Listening to the Pan-like, lilting tones of Arex’s sessica helped put Peart more at ease as the two made a beeline through space to Starbase 37 as fast as the shuttle could carry them. Reclining a bit in his pilot’s seat, he let his mind drift as the music, which Arex said chronicled the history of his Triexian forebears, created images of a people practically unknown to him before now.
At least it did for the first hour of their trip.
As Arex played into its second hour, Peart respectfully maintained silence for Arex, but began busying himself with almost anything he could find to do within the cramped confines of the shuttle. He calibrated sensors, he monitored the flow of energy to the craft’s nacelles, and he ran diagnostics on any shipboard system he could isolate and test. He even considered engineering some problems that he could turn right around and fix, but he considered that to be pushing his luck—particularly on this trip.
In the third hour, he tried to sleep. He fitfully attempted to get himself comfortable in the pilot’s seat, but decided he might as well have tried to do so on top of some cargo containers. He faded in and out of a slumber that would have been equally restful for him were he sleeping next to a snoring Tellarite.

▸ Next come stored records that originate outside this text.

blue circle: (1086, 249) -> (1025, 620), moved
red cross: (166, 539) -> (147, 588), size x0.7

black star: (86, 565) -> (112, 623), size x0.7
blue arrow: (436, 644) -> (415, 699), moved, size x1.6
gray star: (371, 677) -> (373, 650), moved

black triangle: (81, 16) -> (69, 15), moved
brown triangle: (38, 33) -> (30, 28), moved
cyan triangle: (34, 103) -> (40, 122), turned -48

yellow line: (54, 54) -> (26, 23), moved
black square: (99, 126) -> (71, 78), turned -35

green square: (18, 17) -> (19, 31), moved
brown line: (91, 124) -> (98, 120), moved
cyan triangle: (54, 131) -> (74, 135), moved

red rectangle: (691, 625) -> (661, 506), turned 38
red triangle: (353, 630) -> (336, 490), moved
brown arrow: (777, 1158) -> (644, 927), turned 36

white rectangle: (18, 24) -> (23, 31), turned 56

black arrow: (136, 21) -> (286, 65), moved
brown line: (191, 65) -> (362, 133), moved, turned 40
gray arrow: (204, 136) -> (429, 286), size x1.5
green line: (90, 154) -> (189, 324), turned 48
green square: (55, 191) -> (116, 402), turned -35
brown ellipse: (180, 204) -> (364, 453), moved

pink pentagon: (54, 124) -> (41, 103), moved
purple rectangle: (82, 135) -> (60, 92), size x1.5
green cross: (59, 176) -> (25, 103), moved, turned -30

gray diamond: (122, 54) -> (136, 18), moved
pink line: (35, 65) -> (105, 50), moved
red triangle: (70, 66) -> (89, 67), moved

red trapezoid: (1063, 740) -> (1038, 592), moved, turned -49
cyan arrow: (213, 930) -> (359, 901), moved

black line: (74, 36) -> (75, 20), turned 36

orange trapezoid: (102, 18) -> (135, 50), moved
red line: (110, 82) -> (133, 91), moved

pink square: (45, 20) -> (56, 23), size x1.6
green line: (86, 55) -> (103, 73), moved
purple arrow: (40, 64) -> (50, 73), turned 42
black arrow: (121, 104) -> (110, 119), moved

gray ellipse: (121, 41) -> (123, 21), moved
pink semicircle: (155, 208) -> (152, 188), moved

Fading, and then awakening with a start, Peart checked the shipboard chronometer. It marked their fourth hour in space.
And Arex played on.
Partly on purpose, Peart looked toward Arex and coughed loudly as he stretched and brought his seat into an upright position. The alien’s yellow eyes snapped open and music stopped issuing from the sessica as if Arex had thrown a switch. “Oh! Are you ill?”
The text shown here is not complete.